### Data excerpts
══════

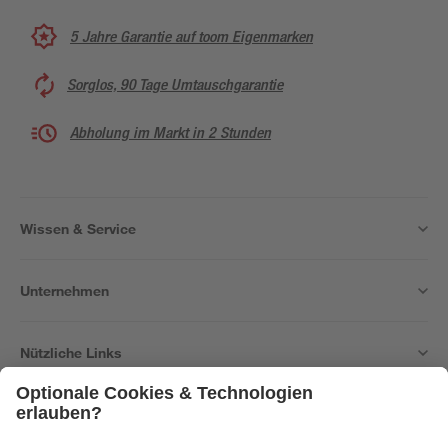
5 Jahre Garantie auf toom Eigenmarken
Sorglos, 90 Tage Umtauschgarantie
Abholung im Markt in 2 Stunden
Wissen & Service
Unternehmen
Nützliche Links
Bleib auf dem Laufenden mit unserem Newsletter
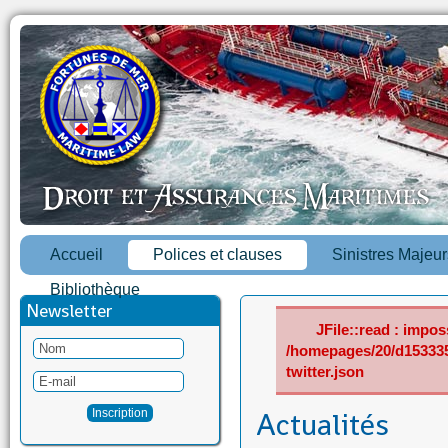
Accueil
Polices et clauses
Sinistres Majeur
Bibliothèque
Newsletter
JFile::read : imposs
/homepages/20/d15333
twitter.json
Actualités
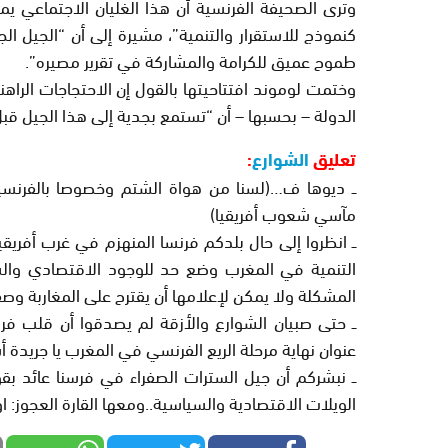
وترى الصحيفة الفرنسية أن هذا الغليان الاجتماعي ي
كنموذج للاستقرار والتنمية”، مشيرة إلى أن “الجيل الجدي
طموح عميق للكرامة والمشاركة في تقرير مصيره”.
وختمت لوموند افتتاحيتها بالقول إن الاحتجاجات الراه
الدولة – بحسبها – أن “تستمع بجدية إلى هذا الجيل قبل
تعليق
الشوارع
:
ــ ديوها ف…(لسنا من هواة الشتم وخصوصا بالفرنسي
مآسي شعوب أفريقيا)
ــ انظروا إلى حال بلدكم فرنسا المنهزم في غرب أفر
التنمية في المغرب وضع حد للوجود الاقتصادي والس
المشكلة ولا يمكن لإعلامها أن يقترح على المغاربة وص
ــ حتى صبيان الشوارع والأزقة لم يصدقوا أن قلب ف
عنوان نهاية مرحلة الريع الفرنسي في المغرب يا جريدة
ــ نبشركم أن جيل السترات الصفراء في فرسنا عائد ب
الويلات الاقتصادية والسياسية..ومعها القارة العجوز: او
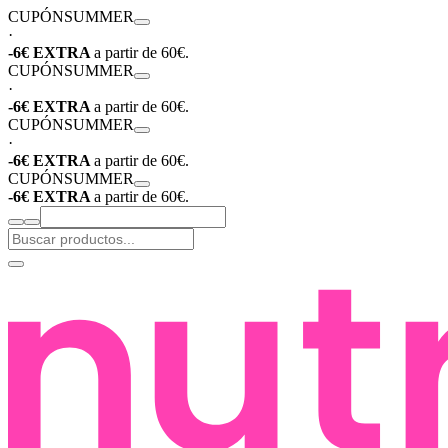
CUPÓN
SUMMER
·
-6€ EXTRA
a partir de 60€.
CUPÓN
SUMMER
·
-6€ EXTRA
a partir de 60€.
CUPÓN
SUMMER
·
-6€ EXTRA
a partir de 60€.
CUPÓN
SUMMER
-6€ EXTRA
a partir de 60€.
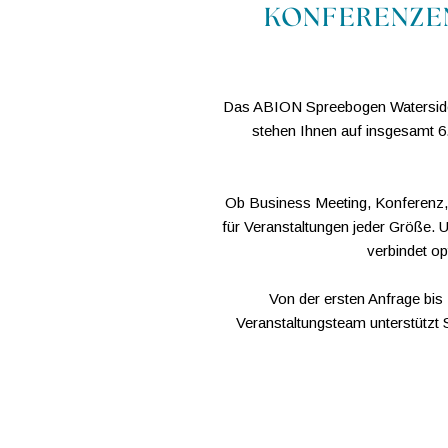
KONFERENZEN
Das ABION Spreebogen Waterside H
stehen Ihnen auf insgesamt 6
Ob Business Meeting, Konferenz,
für Veranstaltungen jeder Größe. 
verbindet op
Von der ersten Anfrage bis 
Veranstaltungsteam unterstützt S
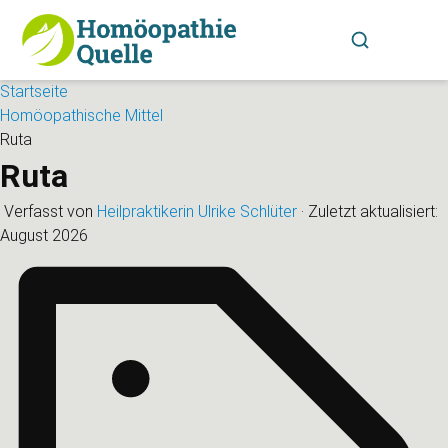
Startseite
Homöopathische Mittel
Ruta
Ruta
Verfasst von
Heilpraktikerin Ulrike Schlüter
·
Zuletzt aktualisiert:
August 2026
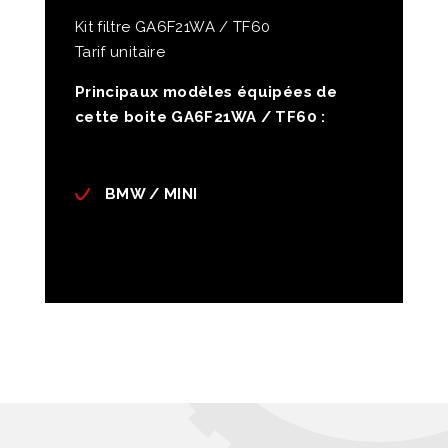
Kit filtre GA6F21WA / TF60
Tarif unitaire
Principaux modèles équipées de
cette boite GA6F21WA / TF60 :
BMW / MINI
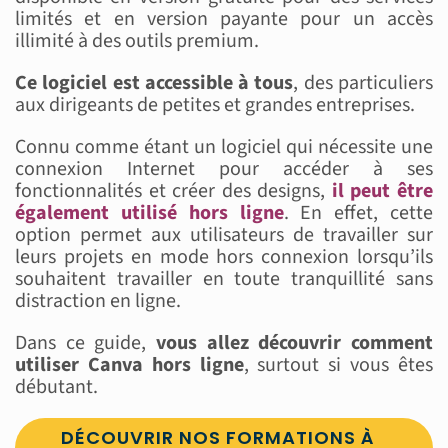
limités et en version payante pour un accès
illimité à des outils premium.
Ce logiciel est accessible à tous
, des particuliers
aux dirigeants de petites et grandes entreprises.
Connu comme étant un logiciel qui nécessite une
connexion Internet pour accéder à ses
fonctionnalités et créer des designs,
il peut être
également utilisé hors ligne
. En effet, cette
option permet aux utilisateurs de travailler sur
leurs projets en mode hors connexion lorsqu’ils
souhaitent travailler en toute tranquillité sans
distraction en ligne.
Dans ce guide,
vous allez découvrir comment
utiliser Canva hors ligne
, surtout si vous êtes
débutant.
DÉCOUVRIR NOS FORMATIONS À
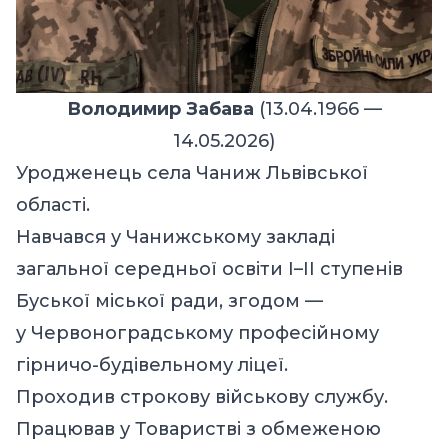
Володимир Забава
(13.04.1966 —
14.05.2026)
Уродженець села Чаниж Львівської
області.
Навчався у Чанижському закладі
загальної середньої освіти І–ІІ ступенів
Буської міської ради, згодом —
у Червоноградському професійному
гірничо-будівельному ліцеї.
Проходив строкову військову службу.
Працював у Товаристві з обмеженою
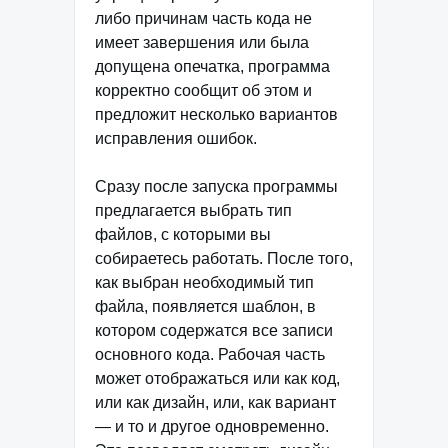
либо причинам часть кода не
имеет завершения или была
допущена опечатка, программа
корректно сообщит об этом и
предложит несколько вариантов
исправления ошибок.
Сразу после запуска программы
предлагается выбрать тип
файлов, с которыми вы
собираетесь работать. После того,
как выбран необходимый тип
файла, появляется шаблон, в
котором содержатся все записи
основного кода. Рабочая часть
может отображаться или как код,
или как дизайн, или, как вариант
— и то и другое одновременно.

══════

### Task goal
Return, in full, every line of these entries that holds "кода".

### Answer below
либо причинам часть кода не
основного кода. Рабочая часть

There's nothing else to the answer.